Apple’s quarterly revenue beats expectations

Tech giant approves another $30 billion in share buybacks until the end of 2015

Tim Cook, chief executive of Apple,  speaks during a press event at the Yerba Buena Center in San Francisco. Photograph: Noah Berger/Bloomberg
Tim Cook, chief executive of Apple, speaks during a press event at the Yerba Buena Center in San Francisco. Photograph: Noah Berger/Bloomberg

Apple is doling out more of its cash to shareholders and preparing to split its stock for the first time in nine years in an attempt to win back investors fretting about the iPhone maker's slowing sales growth and pace of innovation.

The moves announced as part of Apple’s second-quarter earnings report are aimed at boosting the company’s stock price, which has been hovering about 25 per cent below the peak it reached in September 2012.

The bellwether Standard & Poor’s 500 has climbed by 28 per cent during the same period.

Apple last night reported sales of 43.7 million iPhones for the three months to the end of March, ahead of the 38 million that Wall Street analysts had predicted.

READ SOME MORE

That drove a 4.6 per cent rise in revenue to $45.6 billion, beating Wall Street’s projections for about $43.5 billion.

Apple said it had earmarked an additional $30 billion for buying back its stock through next year, bringing the total to $90 billion during that time-frame. The Cupertino, California, company also is raising its quarterly dividend 8 per cent to $3.29 per share, up from $3.05 per share.

The moves come amid worries investors have about the future of Apple since Steve Jobs, its co-founder and chief visionary, died in October 2011. Those worries have been compounded by the fierce competition that Apple faces in mobile devices, particularly from Samsung, which has been widening its lead in the smartphone market.

Although many analysts had been expecting Apple to distribute more money to shareholders, the stock split came as a surprise. After the seven-for-one split is completed on June 9th, the trading price of Apple’s shares will fall dramatically. Had the split occurred at yesterday’s closing price of $524.75 dollar shares, the stock would probably begin trading at around $75. At that level, more people should be able to afford to buy shares — a factor that could, in theory, fuel more demand for Apple’s stock and eventually lift the price.

The company’s escalating investment in its own stock also could increase the price by reducing the number of outstanding shares. That reduction increases earning per share, a key yardstick on Wall Street to appraise a company’s value.

Apple’s market value currently stands at about $470 billion, more than any other publicly held company.

Since Apple’s last split in February 2005, the stock has increased nearly 12-fold.

But chief executive Tim Cook told analysts that Apple's stock price "does not reflect the full value of the company".

Apple's stock soared $39.78 dollars, or 7.6 per cent, to $564.53 in extended trading after the news came out. Activist investor Carl Icahn, who had spent months pressuring Apple to buy back more stock, was among those applauding the company's moves.
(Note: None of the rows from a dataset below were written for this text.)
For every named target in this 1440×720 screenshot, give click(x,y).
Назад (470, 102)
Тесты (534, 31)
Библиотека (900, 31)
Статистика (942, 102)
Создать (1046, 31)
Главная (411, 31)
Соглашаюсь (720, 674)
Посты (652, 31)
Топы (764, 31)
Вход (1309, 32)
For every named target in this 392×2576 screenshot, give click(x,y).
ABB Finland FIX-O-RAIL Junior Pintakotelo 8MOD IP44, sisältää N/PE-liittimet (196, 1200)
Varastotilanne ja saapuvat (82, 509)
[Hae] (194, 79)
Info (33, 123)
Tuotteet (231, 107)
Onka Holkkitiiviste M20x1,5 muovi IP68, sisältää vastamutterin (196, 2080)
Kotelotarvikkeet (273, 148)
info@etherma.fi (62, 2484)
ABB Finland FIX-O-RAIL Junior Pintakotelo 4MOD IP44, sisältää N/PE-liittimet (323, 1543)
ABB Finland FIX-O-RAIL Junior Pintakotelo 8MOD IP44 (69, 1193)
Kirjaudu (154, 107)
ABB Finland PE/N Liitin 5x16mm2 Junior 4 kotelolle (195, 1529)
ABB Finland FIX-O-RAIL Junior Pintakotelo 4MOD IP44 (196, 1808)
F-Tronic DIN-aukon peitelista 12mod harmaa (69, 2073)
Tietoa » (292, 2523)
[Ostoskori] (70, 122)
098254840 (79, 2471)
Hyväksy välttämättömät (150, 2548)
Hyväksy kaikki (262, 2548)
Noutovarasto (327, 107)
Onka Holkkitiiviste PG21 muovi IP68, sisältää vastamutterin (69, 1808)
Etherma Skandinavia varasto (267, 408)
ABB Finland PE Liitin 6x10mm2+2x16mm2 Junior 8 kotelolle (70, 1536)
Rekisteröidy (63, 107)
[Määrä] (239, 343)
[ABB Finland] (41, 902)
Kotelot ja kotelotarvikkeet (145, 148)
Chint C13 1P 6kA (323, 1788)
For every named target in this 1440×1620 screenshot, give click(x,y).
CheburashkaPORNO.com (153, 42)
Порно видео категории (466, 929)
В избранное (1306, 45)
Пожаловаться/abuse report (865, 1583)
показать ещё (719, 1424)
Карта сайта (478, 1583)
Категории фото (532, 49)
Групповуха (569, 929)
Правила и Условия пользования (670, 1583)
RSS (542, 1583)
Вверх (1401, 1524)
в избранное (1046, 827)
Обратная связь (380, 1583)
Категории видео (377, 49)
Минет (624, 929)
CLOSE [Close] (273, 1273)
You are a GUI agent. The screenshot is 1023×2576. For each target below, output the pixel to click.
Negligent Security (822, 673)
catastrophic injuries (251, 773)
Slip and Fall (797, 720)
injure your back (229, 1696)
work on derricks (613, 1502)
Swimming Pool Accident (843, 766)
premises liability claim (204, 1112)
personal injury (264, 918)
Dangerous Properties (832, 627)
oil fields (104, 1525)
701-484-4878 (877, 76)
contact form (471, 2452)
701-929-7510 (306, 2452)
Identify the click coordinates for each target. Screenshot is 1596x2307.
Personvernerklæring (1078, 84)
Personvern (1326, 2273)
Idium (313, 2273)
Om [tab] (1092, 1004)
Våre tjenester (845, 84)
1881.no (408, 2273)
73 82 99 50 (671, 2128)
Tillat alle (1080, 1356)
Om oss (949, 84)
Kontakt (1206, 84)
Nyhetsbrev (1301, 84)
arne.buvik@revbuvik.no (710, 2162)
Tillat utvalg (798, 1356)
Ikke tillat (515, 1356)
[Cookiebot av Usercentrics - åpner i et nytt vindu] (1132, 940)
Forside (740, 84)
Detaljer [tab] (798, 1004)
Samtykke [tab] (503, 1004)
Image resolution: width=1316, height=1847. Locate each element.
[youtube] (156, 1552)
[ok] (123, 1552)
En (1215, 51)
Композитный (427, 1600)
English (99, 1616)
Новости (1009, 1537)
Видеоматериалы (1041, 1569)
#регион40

In a Twitter post he said he was “extremely pleased” and reiterated his belief that Apple’s stock remained “meaningfully undervalued”.

The results for the first three months of the year illustrated how Apple can afford to spend so much money on its own stock while also payi more than $11 billion in dividends annually. The company ended the quarter with nearly $151 billion in cash, including $132 billion it is keeping overseas to lower its US tax bill.

The money being held outside the US is not available to buy back stock or pay shareholder dividends.

Apple’s earnings rose 7 per cent to $10.2 billion, or 11.62 per share, an amount that exceeds what most technology companies make in an entire year.

Revenue climbed 5 per cent to $45.6 billion. It represented the highest revenue that Apple has generated in any quarter occurring outside the Christmas shopping season. Nonetheless, Apple’s revenue growth has been stuck between one and six per cent for the past year.

By contrast, the quarterly revenue of rival Google has been rising at 12 per cent to 19 per cent during the same stretch. The quarter was highlighted by a 17 per cent increase in iPhone sales from the same time last year to 43.7 million units, boosted by strong demand in China, the US, western Europe and Japan. But iPad sales fell 16 per cent from last year to about 16.4 million tablets.

Apple traced the decline to its inability to meet the demand for the iPad Mini during the holiday season of 2012.

That prompted Apple to ramp up production in last year’s January-March quarter, boosting sales higher than they otherwise would have been. The company said it managed iPad demand better during the 2013 holidays.

Even as Apple faces more competition from Samsung, other rivals have been releasing their own sleek and often cheaper devices. Most of those devices use Google’s free Android system, which Mr Jobs believed had ripped off Apple’s ideas. Mr Cook, Jobs’ hand-picked successor, has repeatedly hinted that the company is putting the finishing touches on its first major breakthrough since the iPad came out four years ago.